We consider those network architectures found lower in the lattice of figure 4*a* to be of higher modularity because each corresponds to the increasing restriction from placing constraints on higher- to placing constraints on lower- order correlations among variables. Figure 4*b* top corresponds to the least modular network architecture because constraints are placed upon correlations among all three variables. Figure 4*b* middle exhibits an elevated degree of modularity because constraints are placed upon correlations among pairs of variables. Similarly, figure 4*b* bottom is even more modular because constraints are placed upon each variable individually.

Each of the network architectures in figure 4*a* can be associated to a pair of spaces of probability distributions over network–network state maps. These correspond to the spaces of globally, 𝕄(𝒢), and locally, 𝕃(𝒢), consistent distributions described in §5 and electronic supplementary material, §S5. Figure 4*c* schematically depicts the relationships among the probability distributions associated to the corresponding architectures and network–network state maps in figure 4*b*. For figure 4*c*(i), 𝕄(𝒢) = 𝕃(𝒢). The inconsistency noted in the previous section between the architectures figure 4*b*(i) and (ii) is a result of the differing geometries in figure 4*c*(ii). There, the smaller darker grey region, 𝕄(𝒢), defined by the inequalities expressed in equations (6.2) and (6.5) corresponds to the space of probability distributions defined over all possible network–network state maps associated to the network architecture in figure 4*b*(ii). Similarly, the lighter grey region defined by equation (6.3) alone corresponds to 𝕃(𝒢) for figure 4*b*(ii) and thus 𝕄(𝒢) < 𝕃(𝒢) in the latter case.

## 9. Naive likelihood of sampling unsatisfiable constraints

Relationships between spaces of potential constraints placed upon patterns of network states like that of figure 4*c*(ii) occur for all network architectures defined over any number of variables so long as there exists at least one cycle in the corresponding network architecture, §7. For the case of three variables, there is only one class of graphs containing a cycle, which is that of figure 4*b*(ii). For the case of four variables, there are nine different classes of hypergraphs containing cycles and these nine classes can be split into two groups depending upon whether or not the edges of the graphs are each restricted to represent correlations among only two variables.
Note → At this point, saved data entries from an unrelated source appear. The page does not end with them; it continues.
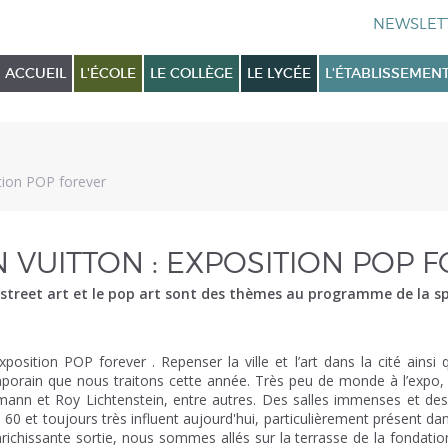
ACCUEIL
L'ÉCOLE
LE COLLÈGE
LE LYCÉE
L'ÉTABLISSEMEN
ition POP forever
N VUITTON : EXPOSITION POP 
ue le street art et le pop art sont des thèmes au programme de l
position POP forever . Repenser la ville et l’art dans la cité ainsi
orain que nous traitons cette année. Très peu de monde à l’expo,
ann et Roy Lichtenstein, entre autres. Des salles immenses et de
0 et toujours très influent aujourd'hui, particulièrement présent dans
richissante sortie, nous sommes allés sur la terrasse de la fondation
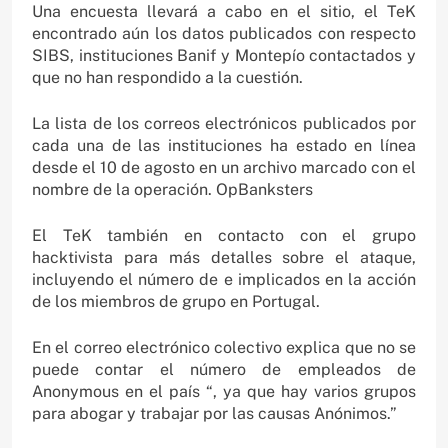
Una encuesta llevará a cabo en el sitio, el TeK
encontrado aún los datos publicados con respecto
SIBS, instituciones Banif y Montepío contactados y
que no han respondido a la cuestión.
La lista de los correos electrónicos publicados por
cada una de las instituciones ha estado en línea
desde el 10 de agosto en un archivo marcado con el
nombre de la operación. OpBanksters
El TeK también en contacto con el grupo
hacktivista para más detalles sobre el ataque,
incluyendo el número de e implicados en la acción
de los miembros de grupo en Portugal.
En el correo electrónico colectivo explica que no se
puede contar el número de empleados de
Anonymous en el país “, ya que hay varios grupos
para abogar y trabajar por las causas Anónimos.”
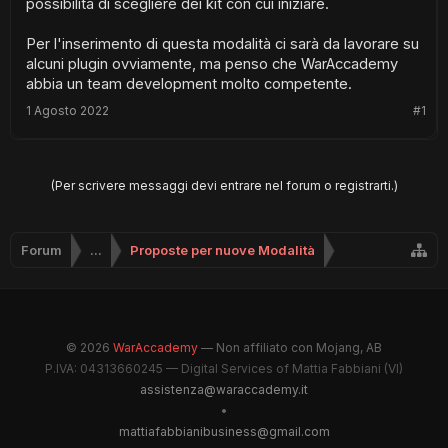
possibilità di scegliere dei kit con cui iniziare.
Per l'inserimento di questa modalità ci sarà da lavorare su
alcuni plugin ovviamente, ma penso che WarAccademy
abbia un team development molto competente.
1 Agosto 2022
#1
(Per scrivere messaggi devi entrare nel forum o registrarti.)
Forum
...
Proposte per nuove Modalità
© 2026
WarAccademy
— Non affiliato con Mojang, AB
P.IVA: 04313660245 — Digital Services of Mattia Fabbiani (VI)
assistenza@waraccademy.it
•
mattiafabbianibusiness@gmail.com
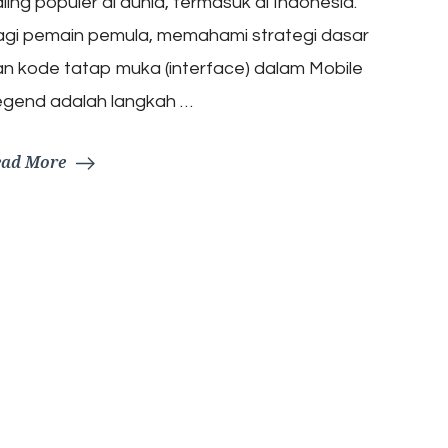
ling populer di dunia, termasuk di Indonesia.
agi pemain pemula, memahami strategi dasar
n kode tatap muka (interface) dalam Mobile
egend adalah langkah …
ead More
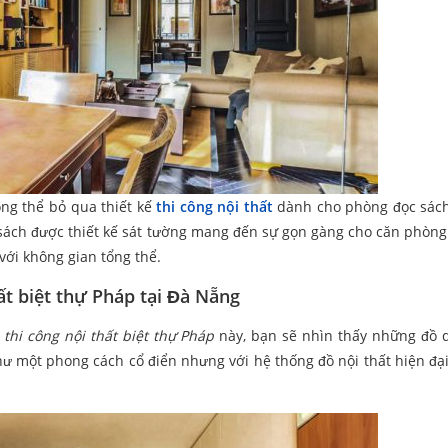
ông thể bỏ qua thiết kế
thi công nội thất
dành cho phòng đọc sách
á sách được thiết kế sát tường mang đến sự gọn gàng cho căn phòng
với không gian tổng thể.
ất biệt thự Pháp tại Đà Nẵng
h
thi công nội thất biệt thự Pháp
này, bạn sẽ nhìn thấy những đồ 
hư một phong cách cổ điển nhưng với hệ thống đồ nội thất hiện đại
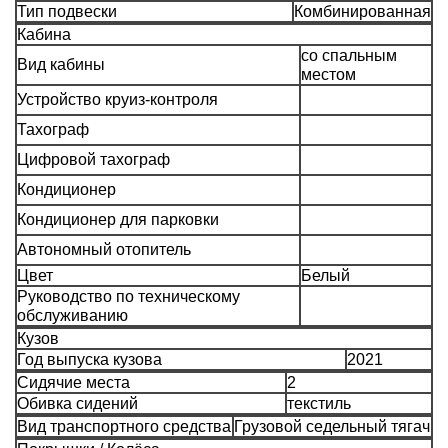
Тип подвески
Комбинированная
Кабина
со спальным
Вид кабины
местом
Устройство круиз-контроля
Тахограф
Цифровой тахограф
Кондиционер
Кондиционер для парковки
Автономный отопитель
Цвет
Белый
Руководство по техническому
обслуживанию
Кузов
Год выпуска кузова
2021
Сидячие места
2
Обивка сидений
текстиль
Вид транспортного средства
Грузовой седельный тягач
Electronic supplementary material, figure S5, shows the components of the analogous lattice to that of figure 4*a* as well as these different classes of network architectures on four variables having cycles.

Given this larger collection of network architectures with cycles, we can assess the relative sizes of the spaces 𝕄(𝒢) and 𝕃(𝒢) (figure 4*c*(ii)) of probability distributions over network–network state maps. We assess the likelihood of choosing a point in 𝕄(𝒢) at random by computing the ratio of the volume of 𝕄(𝒢) (associated to the non-modular network architectures analogous to that of figure 4*b*(i) with a single edge containing all four variables), whose architecture and thus volume is fixed, to that of 𝕃(𝒢), whose volume varies according to each of the cyclic graphs associated to a network architecture on four variables. We refer to this number as the global : local volume ratio or Vol(𝕄(𝒢))/Vol(𝕃(𝒢)) (see §5 and electronic supplementary material, §§S5 and S6). The comparison defined by this ratio is meaningful since 𝕃(𝒢) (electronic supplementary material, equation S23) and 𝕄(𝒢) (electronic supplementary material, equation S24) are of the same dimension. In the case where the constraints defining 𝕃(𝒢) are eliminated, the analogue of this volume ratio would be 0 for all 𝒢. This volume ratio determines the *a priori* likelihood of observing inconsistency for a given network architecture. The consistency check involved in computing this ratio can be used as a test demonstrating, for those cases exhibiting inconsistency, that the model being used is incorrect in the sense that it does not correspond sufficiently to the actual network context determining the constraints placed upon the network. Consider the probability of locally versus globally consistent *observations* (*p*(𝕃(𝒢)_{O}) versus *p*(𝕄(𝒢)_{O}), respectively) separately from the probability of locally versus globally consistent *models* (*p*(𝕃(𝒢)_{M}) versus *p*(𝕄(𝒢)_{M}), respectively) that accurately reflect the underlying process. We can then estimate the probability of having a locally consistent model despite obtaining globally consistent observations, *p*(𝕃(𝒢)_{M}|𝕄(𝒢)_{O}), via a simple application of Bayes' theoremwhere *p*(𝕄(𝒢)_{O}|𝕄(𝒢)_{M}) = 1, the volume ratio described above corresponds to *p*(𝕄(𝒢)_{O}|𝕃(𝒢)_{M}), and one could consider the impact of different prior probabilities, *p*(𝕃(𝒢)_{M}), of having a locally consistent model.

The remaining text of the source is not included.